CURATIVE RATES OF MEDICATION-RELATED OSTEONECROSIS OF THE JAW FOLLOWING APPLICATION OF THE SICMF-SIPMO SURGICAL TREATMENT ALGORITHM

2021 
Background.  Management of Medication related osteonecrosis of the jaw (MRONJ) is challenging and there is little evidence about the effectiveness of treatments.  The present study aims at assessing the value of the SICMF-SIPMO MRONJ staging system as a predictor of treatment success. Patients & Methods. We performed a 10-years longitudinal cohort study at the Unit of Maxillofacial Surgery of Padova University (Italy). The study was approved by the local Ethical Committee of the University Hospital of Padova (CESC 4920/AO/20 - 24 September 2020). Patients were included in the study if they satisfied the SICMF-SIPMO clinico-radiological diagnostic criteria of MRONJ and were staged accordingly. Patients were assigned to each surgical treatment based on the SICMF-SIPMO classification. Patients were followed up at three-month intervals up to 1-year and underwent a CT scan of the jaws at three, six, and twelve months postoperatively. Results.

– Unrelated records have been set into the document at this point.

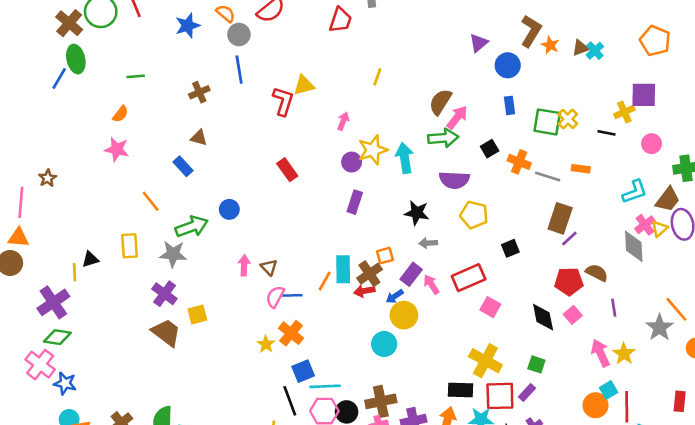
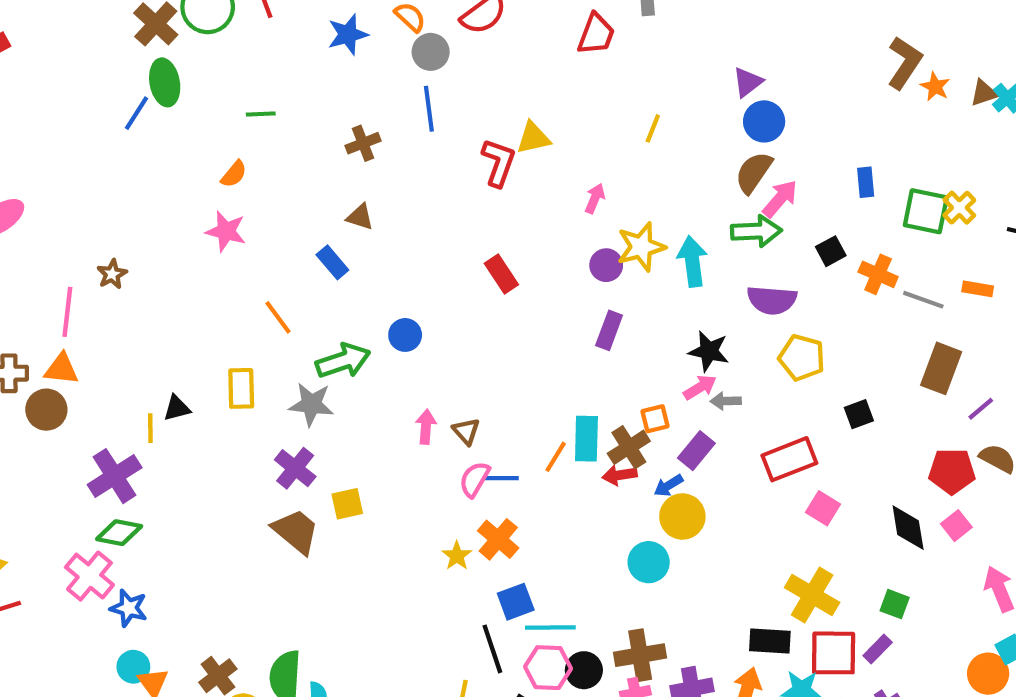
purple triangle: (479, 43) -> (748, 82), moved
blue circle: (508, 65) -> (764, 121), moved
purple line: (569, 238) -> (981, 409), moved
pink arrow: (431, 284) -> (700, 387), moved, turned 90

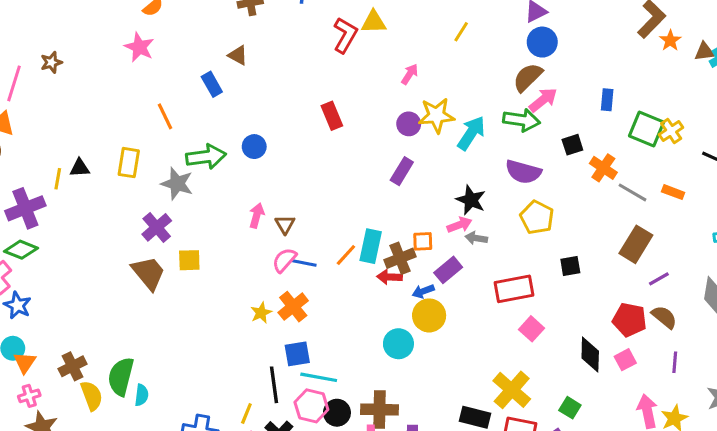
cyan arrow: (692, 261) -> (471, 133), turned 30

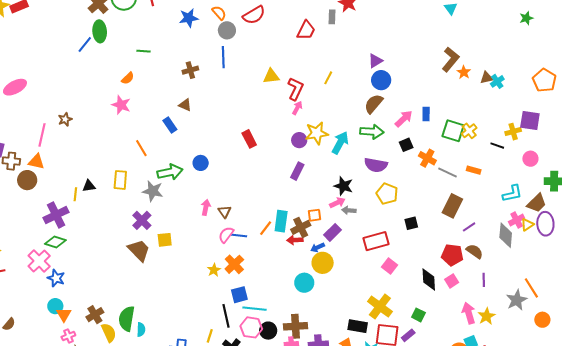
red L-shape: (345, 35) -> (295, 89), moved
pink arrow: (543, 100) -> (404, 119), moved

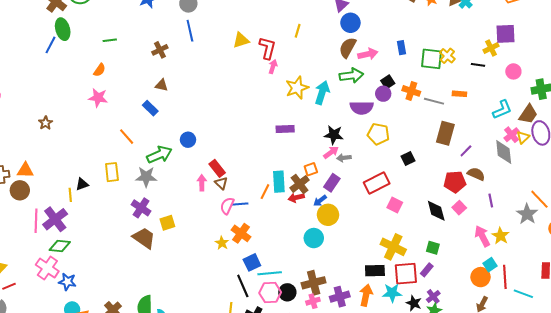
pink arrow: (404, 119) -> (368, 54), moved, turned 42
pink line: (42, 135) -> (36, 221), moved
red rectangle: (249, 139) -> (217, 168), moved
purple circle: (299, 140) -> (383, 94), moved
purple rectangle: (297, 171) -> (285, 129), turned 72

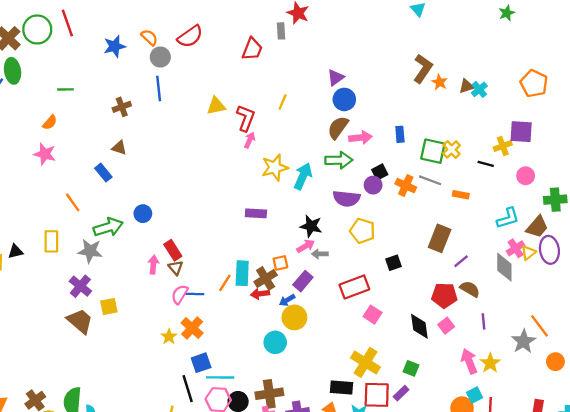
gray line: (434, 101) -> (430, 180), moved

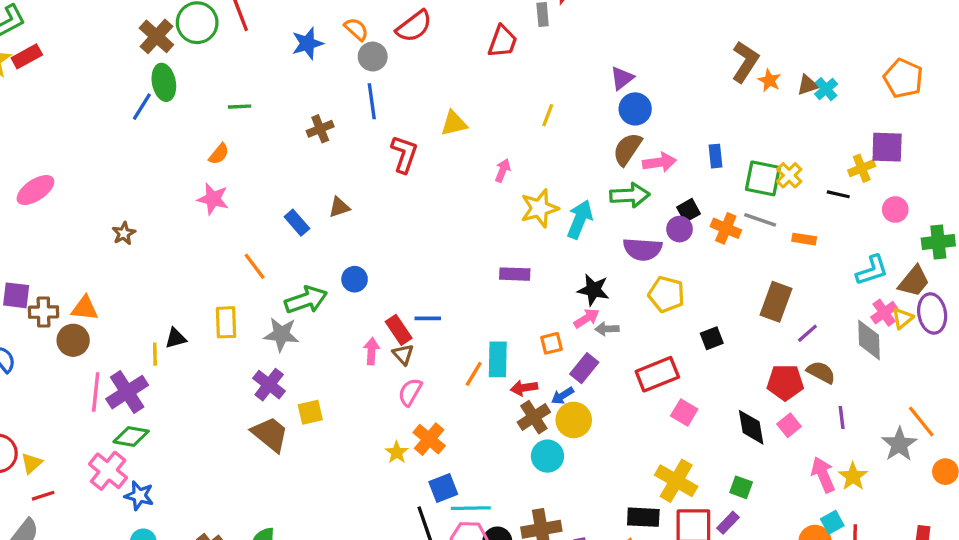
red L-shape: (246, 118) -> (404, 154), moved
brown triangle: (119, 148) -> (339, 207), moved, turned -35
brown cross: (266, 278) -> (534, 417), moved
blue line: (195, 294) -> (428, 318), moved

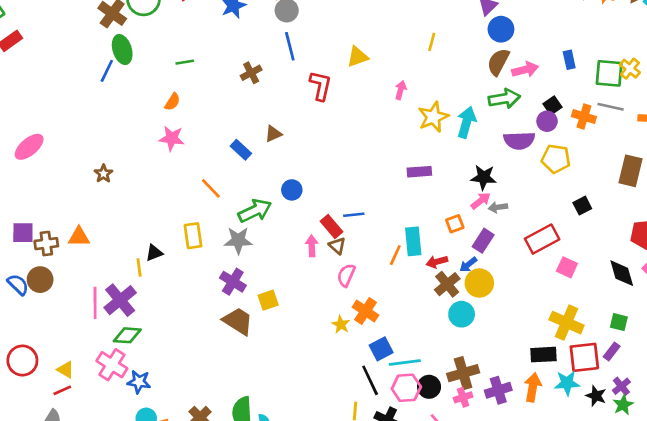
yellow pentagon: (666, 294) -> (556, 159), moved
brown circle: (73, 340) -> (40, 280), moved
yellow triangle: (32, 463) -> (66, 370), moved, turned -42

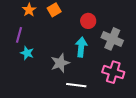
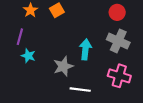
red circle: (88, 21) -> (117, 12), moved

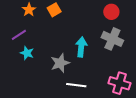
purple line: (20, 37) -> (19, 35), turned 42
pink cross: (119, 76) -> (119, 83), moved

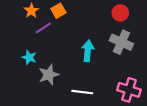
purple line: (19, 35) -> (43, 28), moved
gray star: (60, 63) -> (49, 75), moved

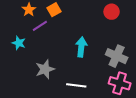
gray cross: (121, 42) -> (117, 56), moved
cyan star: (29, 57) -> (19, 43), moved

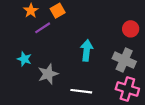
red circle: (112, 12) -> (131, 29), moved
cyan star: (19, 43) -> (24, 59), moved

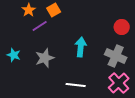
cyan star: (24, 59) -> (14, 55), moved
gray star: (48, 74) -> (45, 58), moved
pink cross: (127, 89) -> (119, 83), turned 30

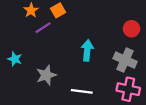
gray star: (45, 58) -> (46, 75), moved
pink cross: (119, 83) -> (128, 89), turned -35

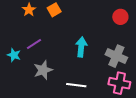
purple line: (43, 28) -> (34, 44), moved
red circle: (131, 29) -> (120, 17), moved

Overall, a total of 70 patients reached the 12-month follow-up and 75 operated jaw sites were available for the analysis.The cumulative curative rate (CR) at 1-year follow-up was 85.3%. MRONJ recurred in 9 jaw sites (12%). The curative rates did not significantly differ between maxilla and mandible (87% vs. 84%). The underlying disease highly influenced the CR of MRONJ, with cancer patients more likely to develop recurrences within 1 year (CR cancer = 76% ; CR osteoporosis =100%). Bone curettage and sequestrectomy showed the highest CR in  MRONJ stage 1, regardless of the underlying disease (88.2%). Marginal resection proved to be successful in MRONJ stage 2 with an overall curative rate of 81%. Nevertheless, MRONJ stage 2 patients with cancer showed high recurrence rates when treated with marginal resection. Segmental resection proved highly successful in MRONJ stage 2 (88.2%) and MRONJ stage 3 (92.9%). Of note, segmental resections in MRONJ stage 2 were mostly performed in cancer patients (12/15). Conclusion. In conclusion, the stage-related surgical algorithm proposed by SICMF-SIPMO can be safely used and it should be implemented to select the appropriate surgical treatment for MRONJ patients. Further studies are warranted before its final validation.